Seit 2015 sind für Nachlassangelegenheiten die Gerichte am letzten „gewöhnlichen Aufenthaltsort” des Verstorbenen zuständig. In einem Fall vor dem Kammergericht Berlin hatte sich eine schwer erkrankte Frau nach mehreren Krankenhausaufenthalten in ein Hospiz in einer anderen Stadt begeben, wo sie bereits am darauffolgenden Tag starb. Ihre Wohnung hatte sie jedoch über die gesamte Zeit behalten.

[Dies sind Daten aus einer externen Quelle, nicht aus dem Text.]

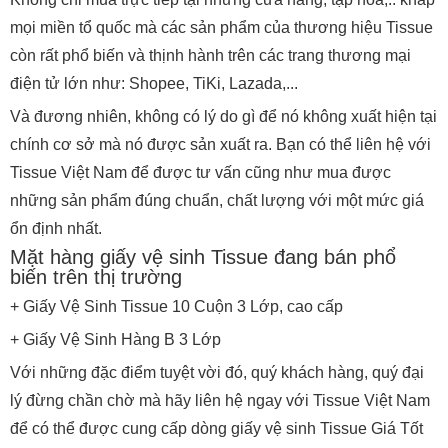
mọi miền tổ quốc mà các sản phẩm của thương hiệu Tissue
còn rất phổ biến và thịnh hành trên các trang thương mại
điện tử lớn như: Shopee, TiKi, Lazada,...
Và đương nhiên, không có lý do gì để nó không xuất hiện tại
chính cơ sở mà nó được sản xuất ra. Bạn có thể liên hệ với
Tissue Việt Nam để được tư vấn cũng như mua được
những sản phẩm đúng chuẩn, chất lượng với một mức giá
ổn định nhất.
Mặt hàng giấy vệ sinh Tissue đang bán phổ
biến trên thị trường
+ Giấy Vệ Sinh Tissue 10 Cuộn 3 Lớp, cao cấp
+ Giấy Vệ Sinh Hàng B 3 Lớp
Với những đặc điểm tuyệt vời đó, quý khách hàng, quý đại
lý đừng chần chờ mà hãy liên hệ ngay với Tissue Việt Nam
để có thể được cung cấp dòng giấy vệ sinh Tissue Giá Tốt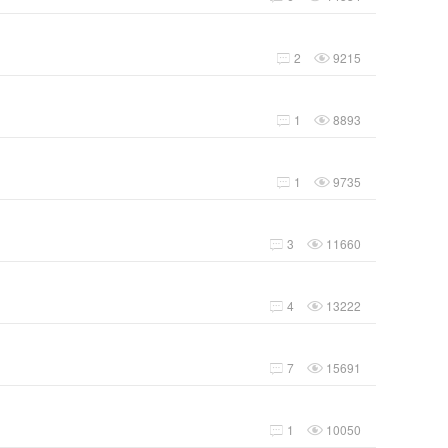
2
9215


1
8893


1
9735


3
11660


4
13222


7
15691


1
10050

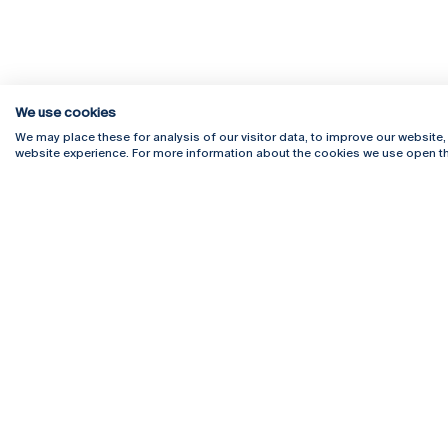
We use cookies
We may place these for analysis of our visitor data, to improve our website
website experience. For more information about the cookies we use open th
Rua Diogo Botelho 1327
Campus 
4169-005 Porto
Webmail
+351 226 196 240
Intranet
Email:
artes@ucp.pt
Serviço
Como C
Newslet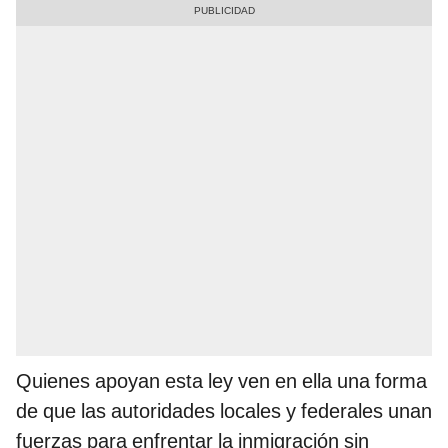
Quienes apoyan esta ley ven en ella una forma
de que las autoridades locales y federales unan
fuerzas para enfrentar la inmigración sin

Die Richter entschieden, dass in diesem Fall das Gericht die Nachlassangelegenheiten betreut, welches für den Ort mit der Wohnung der Verstorbenen zuständig ist – nicht das Gericht am Ort der Hospizeinrichtung. Der bisherige Wohnort gelte hier als der „gewöhnliche Aufenthaltsort”, die Hospizeinrichtung hingegen als „schlichter Aufenthaltsort”. Als maßgeblich beurteilten die Richter unter anderem die Frage, wo die verblichene Frau ihren Daseinsmittelpunkt und den Schwerpunkt ihrer sozialen Bindungen hatte. Bei Aufenthalten in Krankenhäusern und Hospizeinrichtungen stehe eine (zeitlich begrenzte) Behandlung oder Sterbebegleitung im Vordergrund, nicht die soziale Einbindung des Patienten in das neue Umfeld.

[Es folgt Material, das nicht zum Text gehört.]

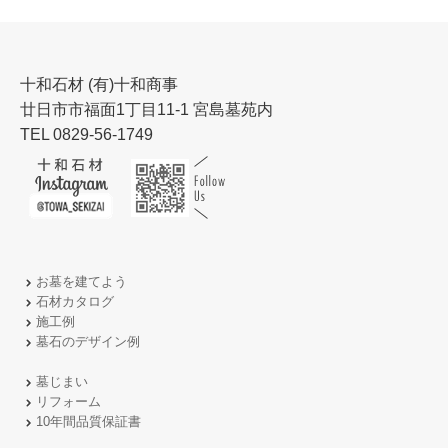
十和石材 (有)十和商事
廿日市市福面1丁目11-1 宮島墓苑内
TEL 0829-56-1749
お墓を建てよう
石材カタログ
施工例
墓石のデザイン例
墓じまい
リフォーム
10年間品質保証書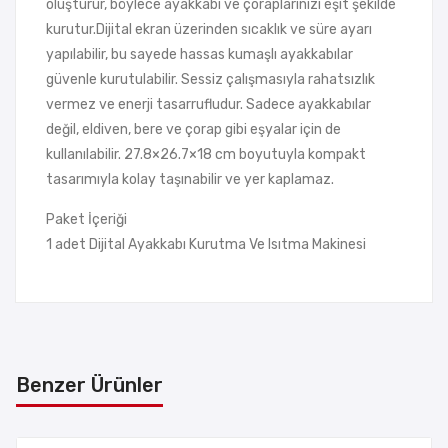
oluşturur, böylece ayakkabı ve çoraplarınızı eşit şekilde
kurutur.Dijital ekran üzerinden sıcaklık ve süre ayarı
yapılabilir, bu sayede hassas kumaşlı ayakkabılar
güvenle kurutulabilir. Sessiz çalışmasıyla rahatsızlık
vermez ve enerji tasarrufludur. Sadece ayakkabılar
değil, eldiven, bere ve çorap gibi eşyalar için de
kullanılabilir. 27.8×26.7×18 cm boyutuyla kompakt
tasarımıyla kolay taşınabilir ve yer kaplamaz.
Paket İçeriği
1 adet Dijital Ayakkabı Kurutma Ve Isıtma Makinesi
Benzer Ürünler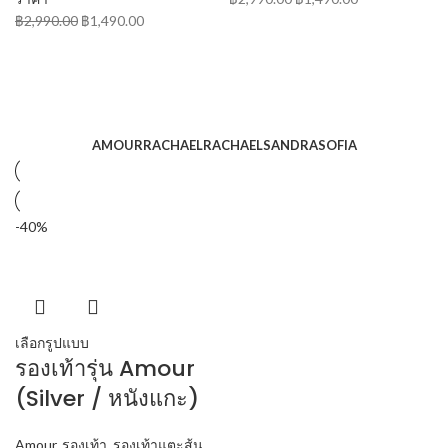
฿
2,990.00
฿
1,490.00
AMOUR
RACHAEL
RACHAEL
SANDRA
SOFIA
-40%
เลือกรูปแบบ
รองเท้ารุ่น Amour
(Silver / หนังแกะ)
Amour
,
รองเท้า
,
รองเท้าแตะส้น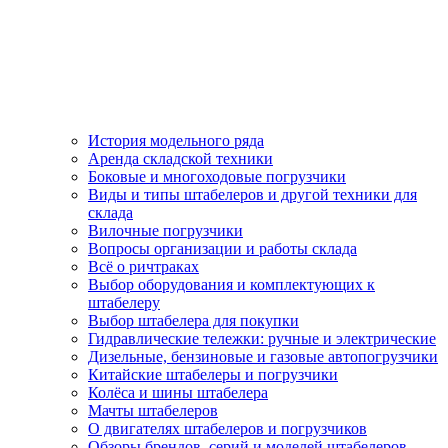
История модельного ряда
Аренда складской техники
Боковые и многоходовые погрузчики
Виды и типы штабелеров и другой техники для
склада
Вилочные погрузчики
Вопросы организации и работы склада
Всё о ричтраках
Выбор оборудования и комплектующих к
штабелеру
Выбор штабелера для покупки
Гидравлические тележки: ручные и электрические
Дизельные, бензиновые и газовые автопогрузчики
Китайские штабелеры и погрузчики
Колёса и шины штабелера
Мачты штабелеров
О двигателях штабелеров и погрузчиков
Обзоры брендов, серий и моделей штабелеров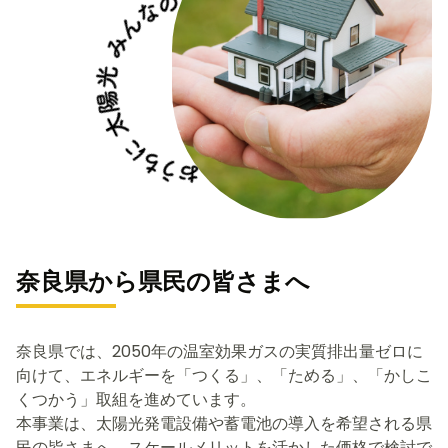
奈良県から県民の皆さまへ
奈良県では、2050年の温室効果ガスの実質排出量ゼロに
向けて、エネルギーを「つくる」、「ためる」、「かしこ
くつかう」取組を進めています。
本事業は、太陽光発電設備や蓄電池の導入を希望される県
民の皆さまへ、スケールメリットを活かした価格で検討で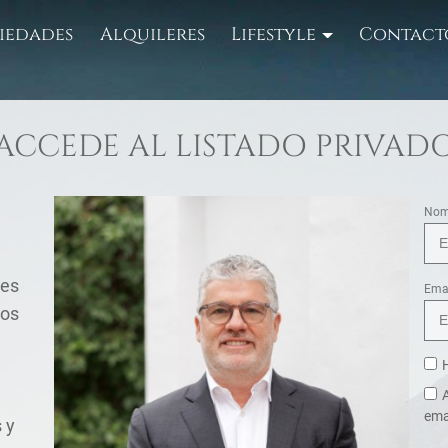
iedades
Alquileres
Lifestyle
Contact
ACCEDE AL LISTADO PRIVAD
Nom
 es
Ema
eos
H
A
ema
 y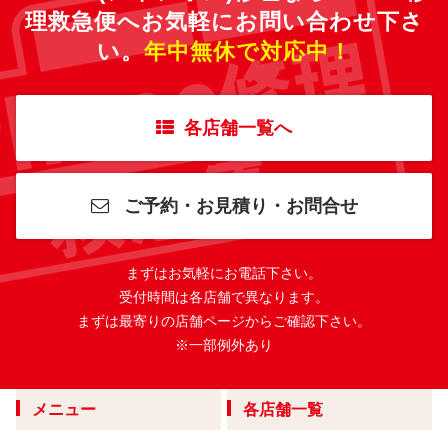
理救急便へ
お気軽にお問い合わせ下さ
い。
年中無休で対応中！
各店舗一覧へ
ご予約・お見積り・お問合せ
まずはお気軽にお電話下さい。
受付時間は各店舗で異なります。
まずは最寄りの店舗ページからご確認下さい。
※一部例外あり
メニュー
各店舗一覧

„Familienheim” bleibt steuerfrei

Wenn ein Erblasser eine Wohnung an sein Kind vererbt, die er bislang selbst bewohnte, fällt für die Wohnung keine Erbschaftssteuer an – sofern das Kind die Wohnung „unverzüglich” nach dem Erbfall für mindestens 10 Jahre selbst bewohnt.

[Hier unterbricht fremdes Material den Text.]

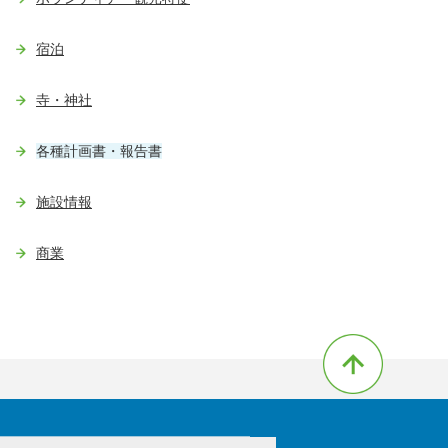
宿泊
寺・神社
各種計画書・報告書
施設情報
商業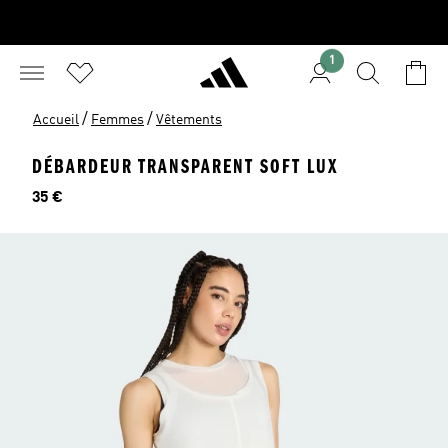
1
/
/
Accueil
Femmes
Vêtements
DÉBARDEUR TRANSPARENT SOFT LUX
Prix
35 €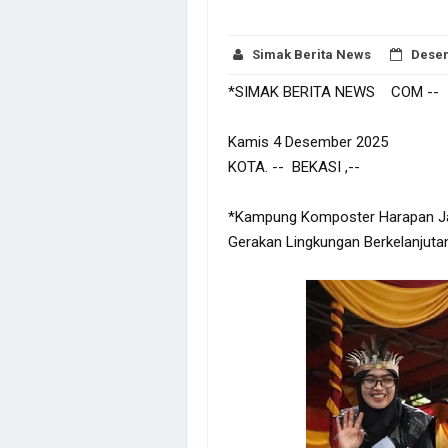
Simak Berita News
Desem
*SIMAK BERITA NEWS COM --
Kamis 4 Desember 2025
KOTA. -- BEKASI ,--
*Kampung Komposter Harapan Ja
Gerakan Lingkungan Berkelanjuta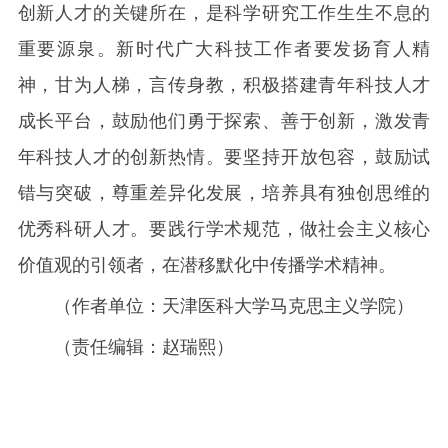
创新人才的关键所在，是科学研究工作生生不息的
重要源泉。新时代广大科技工作者要发扬育人精
神，甘为人梯，言传身教，积极搭建青年科技人才
成长平台，鼓励他们勇于探索、善于创新，激发青
年科技人才的创新热情。要坚持开放包容，鼓励试
错与突破，尊重差异化发展，培养具有独创思维的
优秀科研人才。要践行学术规范，做社会主义核心
价值观的引领者，在潜移默化中传播学术精神。
（作者单位：天津医科大学马克思主义学院）
（责任编辑：赵瑞熙）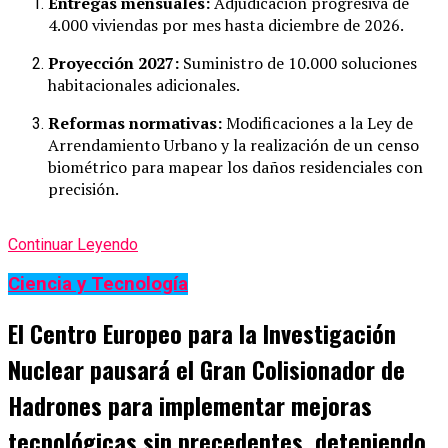
Entregas mensuales:
Adjudicación progresiva de
4.000 viviendas por mes hasta diciembre de 2026.
Proyección 2027:
Suministro de 10.000 soluciones
habitacionales adicionales.
Reformas normativas:
Modificaciones a la Ley de
Arrendamiento Urbano y la realización de un censo
biométrico para mapear los daños residenciales con
precisión.
Continuar Leyendo
Ciencia y Tecnología
El Centro Europeo para la Investigación
Nuclear pausará el Gran Colisionador de
Hadrones para implementar mejoras
tecnológicas sin precedentes, deteniendo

Im Fall vor dem Münchner Finanzgericht hatte eine Frau als Alleinerbin eine Wohnung ihrer Mutter geerbt. Die Verblichene hatte diese Wohnung lange selbst genutzt, war jedoch einige Zeit vor ihrem Tod in eine Pflegeeinrichtung gezogen. Zur Finanzierung der Pflegekosten hatten Mutter und Tochter die Wohnung vermietet – der Vertrag war auf vier Jahre befristet. Da die Mutter vor Ablauf dieser Zeit verstarb, konnte die Tochter erst in die Wohnung einziehen, als das Mietverhältnis auslief. Aufgrund dieser Verzögerung wollte das Finanzamt die von der Tochter beantragte Erbschaftssteuerbefreiung für das Objekt nicht akzeptieren – zu Unrecht, wie das Finanzgericht entschied. Die Pflegebedürftigkeit der Mutter sahen die Richter als zwingenden Grund, weshalb die Verstorbene die Wohnung zuletzt nicht selbst nutzte und die Tochter aufgrund des noch laufenden Mietvertrages nicht „unverzüglich” einziehen konnte. Die Wohnung sei weiterhin als „Familienheim” zu interpretieren und deswegen erbschaftssteuerfrei. Dass die Tochter den Mietvertrag mit auf den Weg gebracht hatte, dürfe nicht zu ihren Lasten ausgelegt werden.